— Прости, но нынешним вечером, — продолжал он, задумчиво глядя на небо, — у меня нет настроения рыться в хлеву наших суетных человеческих переживаний, историях, хотя, как ты сам видишь, я твердо убежден, что именно там зарождаются жемчужины и шедевры, которыми потом все восхищаются. Нужно, очень нужно, чтобы человек почаще поглядывал на звездное небо над головой, сверялся с нравственным законом внутри самого себя, чтобы он чувствовал в себе тот страх, трепет, удивление и восхищение, которые чувствовал сам Кант.
Может я слишком загрустил по родным местам, где ты будешь уже через два дня. В последнее время я все чаще ловлю себя на том, что самые обыкновенные вещи являются мне совсем в новом свете. Кто знает, какие сны видит в дреме Калмук Йовкова. Ты только подумай, какие красивые и мечтательные сюжеты и образы у этого горца, который сумел увидеть самые красивые миражи на добруджанской равнине. А с другой стороны, взять его шопского современника Елина Пелина. Какие жестокие истины и истории рассказал о нашей земле! Темный и озлобленный Нане Стоичков из-за своего засаленного колпака погубил радость села, детей, жены — прекрасные вербы, изгнал символ весны и рождения — веселых аистов!
В этот вечер я хочу рассказать тебе одну фантастическую, невероятную, но вместе стем подлинную историю. Издали все виднее, старость дальнозорка, да и наш народ никогда не состоял только из таких как этот Нане Стоичков. Ему ведома созидательная сила и любви, и привязанности. В свои добрые дни он готов помочь этой силе, сама природа нашептывает ему мудрые тайны. Он в состоянии обуздать топор, который угрожает роскошным вербам прошлого и их весенним гостям. Чудо, о котором я тебе расскажу, не имеет объяснения и потому ни о чем не расспрашивай. Но ты, если хочешь, можешь проверить ее подлинность, если поедешь туда, когда вернешься. Там найдешь черного аиста, сидящего на трубе.

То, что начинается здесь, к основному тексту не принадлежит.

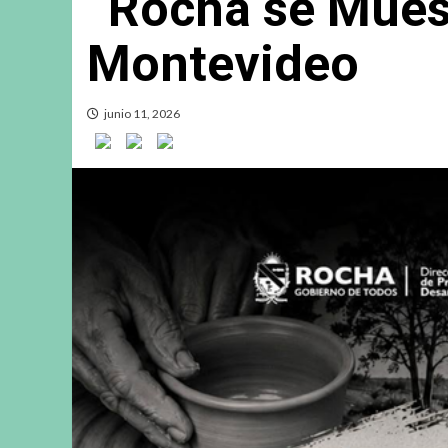
“Rocha se Muest
Montevideo
junio 11, 2026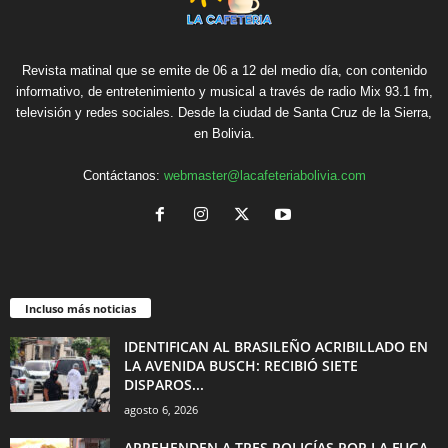
Revista matinal que se emite de 06 a 12 del medio día, con contenido
informativo, de entretenimiento y musical a través de radio Mix 93.1 fm,
televisión y redes sociales. Desde la ciudad de Santa Cruz de la Sierra,
en Bolivia.
Contáctanos:
webmaster@lacafeteriabolivia.com
Incluso más noticias
IDENTIFICAN AL BRASILEÑO ACRIBILLADO EN
LA AVENIDA BUSCH: RECIBIÓ SIETE
DISPAROS...
agosto 6, 2026
APREHENDEN A TRES POLICÍAS POR LA FUGA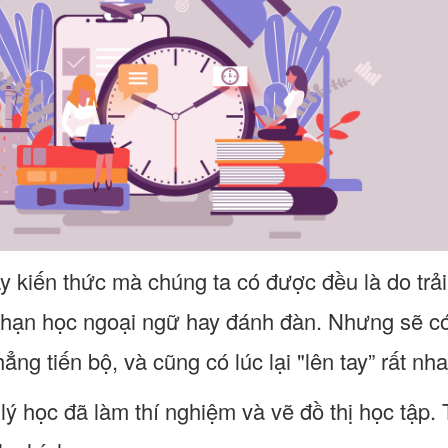
y kiến thức mà chúng ta có được đều là do trải
 hạn học ngoại ngữ hay đánh đàn. Nhưng sẽ có
hẳng tiến bộ, và cũng có lúc lại "lên tay” rất nh
ý học đã làm thí nghiệm và vẽ đồ thị học tập. T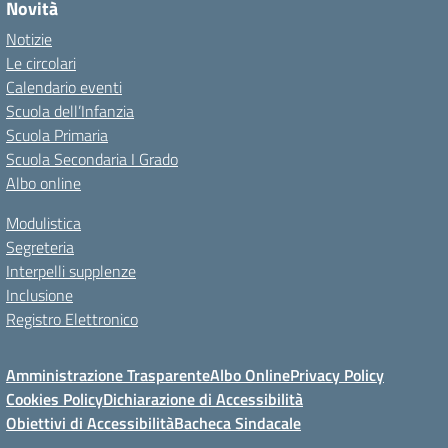
Novità
Notizie
Le circolari
Calendario eventi
Scuola dell’Infanzia
Scuola Primaria
Scuola Secondaria I Grado
Albo online
Modulistica
Segreteria
Interpelli supplenze
Inclusione
Registro Elettronico
Amministrazione Trasparente
Albo Online
Privacy Policy
Cookies Policy
Dichiarazione di Accessibilità
Obiettivi di Accessibilità
Bacheca Sindacale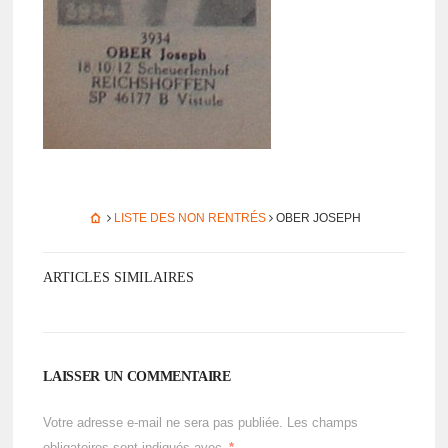
LISTE DES NON RENTRÉS
OBER JOSEPH
ARTICLES SIMILAIRES
LAISSER UN COMMENTAIRE
Votre adresse e-mail ne sera pas publiée.
Les champs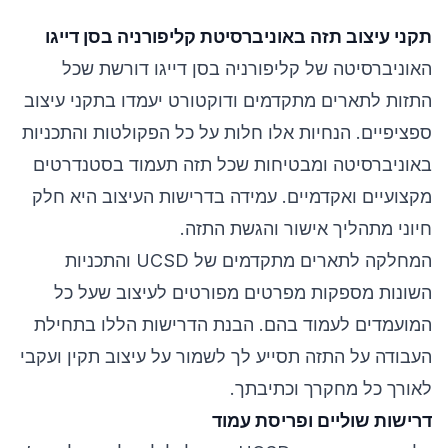
תקני עיצוב תזה באוניברסיטת קליפורניה בסן דייגו
האוניברסיטה של קליפורניה בסן דייגו דורשת שכל
התזות לתארים מתקדמים ודוקטורט יעמדו בתקני עיצוב
ספציפיים. הנחיות אלו חלות על כל הפקולטות והתכניות
באוניברסיטה ומבטיחות שכל תזה תעמוד בסטנדרטים
מקצועיים ואקדמיים. עמידה בדרישות העיצוב היא חלק
חיוני מתהליך אישור והגשת התזה.
המחלקה לתארים מתקדמים של UCSD והתכניות
השונות מספקות מפרטים מפורטים לעיצוב שעל כל
המועמדים לעמוד בהם. הבנת הדרישות הללו בתחילת
העבודה על התזה תסייע לך לשמור על עיצוב תקין ועקבי
לאורך כל מחקרך וכתיבתך.
דרישות שוליים ופריסת עמוד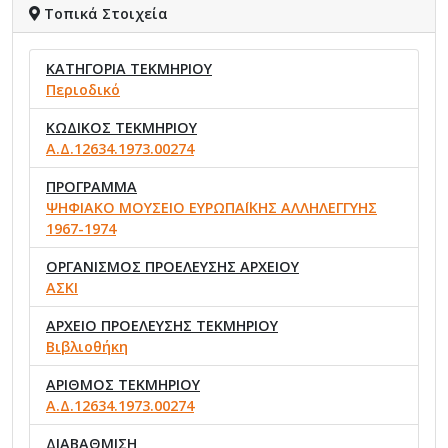
Τοπικά Στοιχεία
ΚΑΤΗΓΟΡΙΑ ΤΕΚΜΗΡΙΟΥ
Περιοδικό
ΚΩΔΙΚΟΣ ΤΕΚΜΗΡΙΟΥ
Α.Δ.12634.1973.00274
ΠΡΟΓΡΑΜΜΑ
ΨΗΦΙΑΚΟ ΜΟΥΣΕΙΟ ΕΥΡΩΠΑΪΚΗΣ ΑΛΛΗΛΕΓΓΥΗΣ
1967-1974
ΟΡΓΑΝΙΣΜΟΣ ΠΡΟΕΛΕΥΣΗΣ ΑΡΧΕΙΟΥ
ΑΣΚΙ
ΑΡΧΕΙΟ ΠΡΟΕΛΕΥΣΗΣ ΤΕΚΜΗΡΙΟΥ
Βιβλιοθήκη
ΑΡΙΘΜΟΣ ΤΕΚΜΗΡΙΟΥ
Α.Δ.12634.1973.00274
ΔΙΑΒΑΘΜΙΣΗ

И он начал свой очередной рассказ, монотонным и ровным голосом, почти ничего не выделяя, будто рассказывая наизусть давно заученную поэму, старинную легенду. Я нашел рассказ в оставленной мне тетрадке. Он был записан совсем отдельно от Пигмалиона, где-то в самом конце. Я передам его в таком виде, в каком нашел.
Вчера возле города Пафоса на берегу Средиземного моря я увидел черного аиста моего детства и моего села. Он прогуливался важно и торжественно. Потом остановился передо мной, как бы раздумывая, принести ли мне сына, как когда-то принес братика, или рассказать мне новости о моих близких, вместе погрустить на чужбине. Подумал-подумал и медленно пошел прочь. Потом он снова приостановился, будто решив вернуться. А потом улетел на бахчу за холмом. Я узнал его. Это был он. Старый, как и я сам. Ему не хватило сил долететь со стаей до египетской земли, и он остался, чтобы предупредить меня, что не кончаются чудеса на свете.
Каждую весну он прилетал во двор деда Господина и жил в гнезде на вершине огромного старого тополя рядом с сельской площадью. Когда решили строить общественную баню, выбор пал на это место. Срубили тополь, а на его месте подняли высокую трубу. Дед Господин и его соседи, а потом и все село встревожились, что когда аист вернется обратно, он не найдет гнезда и покинет село. На скамейках перед домами начали совещаться, что делать. Баня еще не работала и потом еще целых четыре года не работала. Близилась первая весна. Тревога передалась детям, они спрашивали своих отцов и матерей, что будет делать аист, если не найдет своего гнезда? В конце концов решили переместить гнездо, которое дед Господин предусмотрительно установил на вершину трубы.
Аист прилетел, сделал несколько кругов над благоговейно наблюдавшим за ним селом и без колебаний сел в старое гнездо, хоть оно и находилось на необычном месте. В тот же день он начал обновлять его, приносить новые веточки, строить теплый дом. Через несколько дней уже можно было слышать его страстный клекот, пьянящий и возбуждающий, как сладкий зов весны.